Acyl homoserine lactones (ahl) is a type of autoinducer found in many gram-negative bacteria. These compounds are composed of acyl chains and the amino acid, L-homoserine. The function of these types of molecules is not fully understood but they are responsible for initiating quorum sensing signaling pathways that can regulate virulence factors in pathogens such as Pseudomonas aeruginosa, Vibrio cholera, and Salmonella Typhimurium.
A remarkable discovery was made linking acyl-homoserine lactones to global warming when it was discovered that some strains could produce the compound 20% more efficiently than others due to increased exposure to environmental stressors like saltwater or high temperature.
Risks: Acyl homoserine lactones are not direct threats to human health but they have been linked to increased virulence in some pathogens.

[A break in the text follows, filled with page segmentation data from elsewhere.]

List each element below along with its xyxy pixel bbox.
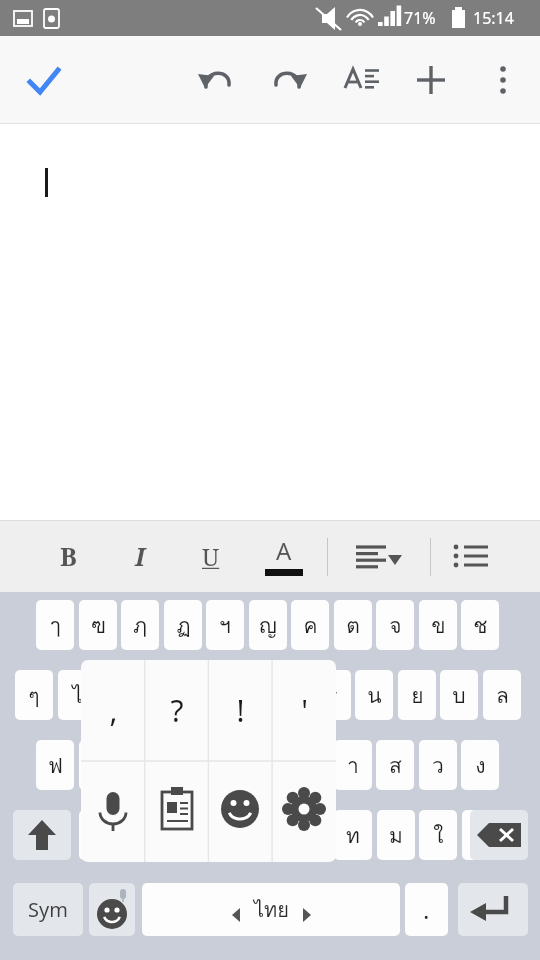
button[interactable]: ป — [122, 810, 160, 860]
button[interactable]: Voice input — [81, 761, 145, 862]
button[interactable]: More options — [481, 58, 525, 102]
button[interactable]: , — [81, 660, 145, 761]
staticText: ฯ — [219, 609, 231, 642]
button[interactable]: ฯ — [206, 600, 244, 650]
staticText: ล — [496, 679, 509, 712]
button[interactable]: ๅ — [36, 600, 74, 650]
button[interactable]: ำ — [100, 670, 138, 720]
button[interactable]: List — [450, 534, 498, 582]
staticText: แ — [176, 819, 190, 852]
button[interactable]: Undo — [195, 58, 239, 102]
button[interactable]: ่ — [291, 740, 329, 790]
button[interactable]: Insert — [409, 58, 453, 102]
button[interactable]: Space, Thai — [142, 883, 400, 936]
button[interactable]: Text color — [261, 532, 307, 578]
button[interactable]: ะ — [185, 670, 223, 720]
button[interactable]: เ — [206, 740, 244, 790]
button[interactable]: ห — [79, 740, 117, 790]
button[interactable]: ื — [292, 810, 330, 860]
staticText: ด — [176, 749, 190, 782]
button[interactable]: ั — [228, 670, 266, 720]
button[interactable]: Italic — [117, 533, 163, 579]
button[interactable]: ช — [461, 600, 499, 650]
button[interactable]: ฏ — [164, 600, 202, 650]
staticText: I — [135, 539, 146, 573]
staticText: บ — [452, 679, 466, 712]
button[interactable]: Alignment — [352, 534, 408, 590]
button[interactable]: ญ — [249, 600, 287, 650]
staticText: ไทย — [254, 894, 289, 926]
staticText: 15:14 — [473, 7, 514, 29]
button[interactable]: ฃ — [79, 600, 117, 650]
staticText: า — [347, 749, 359, 782]
button[interactable]: ฟ — [36, 740, 74, 790]
button[interactable]: แ — [164, 810, 202, 860]
button[interactable]: ก — [121, 740, 159, 790]
button[interactable]: Period — [405, 883, 448, 936]
button[interactable]: ข — [419, 600, 457, 650]
button[interactable]: ม — [377, 810, 415, 860]
button[interactable]: ด — [164, 740, 202, 790]
staticText: . — [423, 893, 430, 926]
button[interactable]: Done — [20, 58, 66, 104]
button[interactable]: ไ — [58, 670, 96, 720]
button[interactable]: ๆ — [15, 670, 53, 720]
button[interactable]: า — [334, 740, 372, 790]
button[interactable]: น — [355, 670, 393, 720]
button[interactable]: ร — [313, 670, 351, 720]
button[interactable]: ผ — [79, 810, 117, 860]
button[interactable]: Symbols — [13, 883, 83, 936]
button[interactable]: ล — [483, 670, 521, 720]
staticText: ป — [134, 819, 148, 852]
button[interactable]: ว — [419, 740, 457, 790]
button[interactable]: จ — [376, 600, 414, 650]
button[interactable]: อ — [207, 810, 245, 860]
button[interactable]: Settings — [272, 761, 336, 862]
button[interactable]: ท — [334, 810, 372, 860]
button[interactable]: Bold — [45, 533, 91, 579]
button[interactable]: ส — [376, 740, 414, 790]
button[interactable]: ใ — [419, 810, 457, 860]
button[interactable]: Redo — [266, 58, 310, 102]
button[interactable]: บ — [440, 670, 478, 720]
staticText: , — [109, 690, 118, 731]
button[interactable]: Enter — [458, 883, 528, 936]
button[interactable]: ฦ — [121, 600, 159, 650]
staticText: ใ — [433, 819, 444, 852]
staticText: น — [367, 679, 382, 712]
staticText: อ — [220, 819, 233, 852]
staticText: ค — [303, 609, 318, 642]
button[interactable]: Emoji and voice — [89, 883, 135, 936]
staticText: ว — [432, 749, 444, 782]
button[interactable]: Emoji — [208, 761, 272, 862]
button[interactable]: ี — [270, 670, 308, 720]
button[interactable]: ? — [145, 660, 209, 761]
button[interactable]: ค — [291, 600, 329, 650]
staticText: ? — [170, 690, 184, 731]
staticText: ห — [91, 749, 105, 782]
staticText: ไ — [72, 679, 83, 712]
staticText: ฝ — [475, 819, 488, 852]
button[interactable]: ง — [461, 740, 499, 790]
button[interactable]: ิ — [249, 810, 287, 860]
staticText: ผ — [92, 819, 105, 852]
staticText: A — [276, 534, 292, 567]
button[interactable]: Clipboard — [145, 761, 209, 862]
button[interactable]: ้ — [249, 740, 287, 790]
button[interactable]: Text formatting — [338, 58, 382, 102]
staticText: ฃ — [91, 609, 106, 642]
staticText: ฦ — [133, 609, 147, 642]
button[interactable]: ' — [272, 660, 336, 761]
button[interactable]: ! — [208, 660, 272, 761]
button[interactable]: ต — [334, 600, 372, 650]
button[interactable]: Backspace — [470, 810, 528, 860]
button[interactable]: พ — [143, 670, 181, 720]
button[interactable]: Shift — [13, 810, 71, 860]
staticText: ฟ — [48, 749, 63, 782]
staticText: ร — [326, 679, 338, 712]
button[interactable]: Underline — [188, 533, 234, 579]
button[interactable]: ฝ — [462, 810, 500, 860]
button[interactable]: ย — [398, 670, 436, 720]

The most common risk associated with these compounds is that if too much of them accumulate, the bacteria will become tolerant and start producing more acyl chains which can lead to antibiotic resistance or environmental stressors like global warming.
Benefits: One benefit of this compound is its ability to regulate quorum sensing signaling pathways for controlling virulence factors such as Pseudomonas aeruginosa, Vibrio cholera, and Salmonella typhimurium. If we could learn how these molecules work and what causes an imbalance between production and consumption, it might help us.